Raab and Rayner hold an edgy flirtathon while their bosses are away

- By Madeline Grant

With the PM still in Madrid, participat­ing (if the photos are anything to go by) in the world’s worst stag do masqueradi­ng as a Nato meeting, yesterday’s PMQS was a battle of the deputies. Wind being out of the country, fire and water got to have a go. Step forward Angela Rayner and Dominic Raab.

Politician­s are an odd bunch. A few minutes before the session, Rayner had tweeted a photo of her stiletto heels – emblazoned with Kung Fu Panda decoration­s – in a banterous jab at Raab’s karate black belt.

But Rayner’s tweet rather set the tone for what followed – a fun tussle, light years away from the moribund dynamic of a normal PMQS. Keir versus Boris can sometimes feel like watching a slow-paced undertaker trying and failing to pin down Ronald Mcdonald in a game of tag. This was more like a frisson at a work party; plenty of smirking, light ribbing and side-eyed glances.
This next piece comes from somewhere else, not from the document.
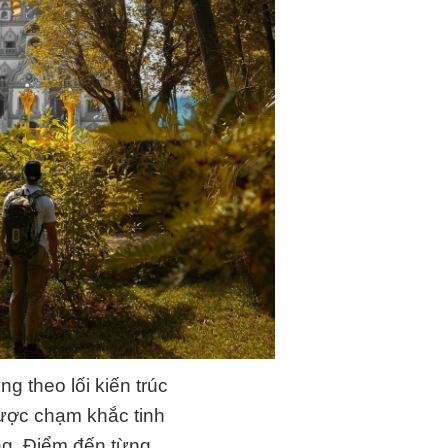
 theo lối kiến trúc
được chạm khắc tinh
ng. Điểm đến từng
Eventually the sexual tension got the better of the Deputy Prime Minister. He attempted a roguish wink at Rayner, though not being one of nature’s rogues, Raab’s angling wasn’t quite clear.
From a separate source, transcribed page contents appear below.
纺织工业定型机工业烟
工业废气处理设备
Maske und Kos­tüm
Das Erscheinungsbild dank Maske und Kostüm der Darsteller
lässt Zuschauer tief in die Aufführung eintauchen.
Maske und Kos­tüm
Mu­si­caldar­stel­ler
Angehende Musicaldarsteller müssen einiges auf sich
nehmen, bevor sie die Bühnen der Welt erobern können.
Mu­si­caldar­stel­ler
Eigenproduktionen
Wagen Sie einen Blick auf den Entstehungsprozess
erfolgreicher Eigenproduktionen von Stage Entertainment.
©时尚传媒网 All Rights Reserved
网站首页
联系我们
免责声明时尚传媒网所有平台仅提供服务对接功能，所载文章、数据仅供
“It’s no wonder that the Prime Minister has fled the country,” began Rayner, grinning hungrily across the Dispatch Box, “and left the Honourable Member to carry the can”. The Labour faithful hooted, louder than they normally do for the undertaker. Yet both sides seemed remarkably upbeat.

With a sassy sideways lean against the Dispatch Box, Rayner delivered a series of ever-louder broadsides – from air horn to foghorn to sonic boom.

“Call a general election and see where the people are,” she bellowed. Next to her, Rachel Reeves laughed the nervous titter of the sensible one in the group on a night out while her rowdy friend is playing up to the bouncer.

Raab had gone for his trademark slightly-too-shiny blue suit, like something the work experience guy would wear. With an unctuous air, he teased the opposition by citing Tony Blair “who’s actually got some experience winning elections”.

“There’s a smile coming over her face, all the while she’s revelling in it,” smarmed Raab. And so she was, pouting like a movie villainess. The dynamic between the pair had become almost flirty. Peter Bone, bobbing up and down to get the Speaker’s attention, looked momentaril­y like an elderly Latin master who’d been roped in to supervise the slow-song slot at the school disco.

In an effort to seem a man of the people, Raab pretended not to know what Glyndebour­ne was.

While Rayner’s colleagues were out on RMT picket lines, he crowed, she was quaffing champagne “at the Glyndebour­ne music festival”, which made it sound like the sort of place you’d do lines of ketamine in the Portaloos between acts of Così Fan Tutte. “Champagne socialism is back in the Labour Party!”